Fraudsters have regularly argued that they could evade FCA liability by simply conjuring up a “reasonable” interpretation of a controlling regulation or contract. As the argument goes, it makes no difference that the fraudster knows that the interpretation is wrong. The courts have uniformly rejected this nonsensical argument . . . until two weeks ago.

In United States ex rel. Hixson v. Health Management Systems, 2010 WL 2977396 (8th Cir. July 30, 2010), the Eighth Circuit, affirming the dismissal of a qui tam action, held that FCA liability does not attach where there are two “right” ways to read an applicable regulation. Notably, the court’s decision hinges solely on the ambiguity of the regulation, with no consideration of the evidence demonstrating that the defendant knew, or should have known, the correct meaning of the law. In short, the court held that the ambiguity negated scienter as a matter of law.

The Hixson decision jumped the tracks by blurring the lines between the “falsity” and knowledge elements of the False Claims Act. This conflated analysis permits a defendant to steal from the government with impunity. As the Ninth Circuit pointed out, this reading of the FCA would permit a defendant to “submit a claim, knowing it is false or at least with reckless disregard of its falsity, thus meeting the intent element, but nevertheless avoid liability by successfully arguing that its claim reflected a ‘reasonable interpretation’ of the requirements” and was therefore “not false.” United States ex rel. Oliver v. Parsons Co., 195 F.3d 457, 463 n.3 (9th Cir. 1999).

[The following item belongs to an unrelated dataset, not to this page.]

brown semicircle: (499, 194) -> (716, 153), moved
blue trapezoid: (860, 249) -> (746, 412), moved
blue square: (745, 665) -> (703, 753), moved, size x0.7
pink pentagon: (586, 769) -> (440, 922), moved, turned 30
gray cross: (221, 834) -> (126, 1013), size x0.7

This “two rights” escape hatch is closed by separately assessing the defendant’s knowledge. First, in assessing the “falsity” of the claims, the court must interpret the underlying regulation or contract. Once the court determines the true meaning of the law, it then must determine whether the defendant’s claims were “knowingly” false. Ultimately, if the defendant did not have reason to know that the claims were false, FCA liability will not attach. However, the court cannot short-circuit this analysis by glossing over the individual defendant’s knowledge of the applicable regulations.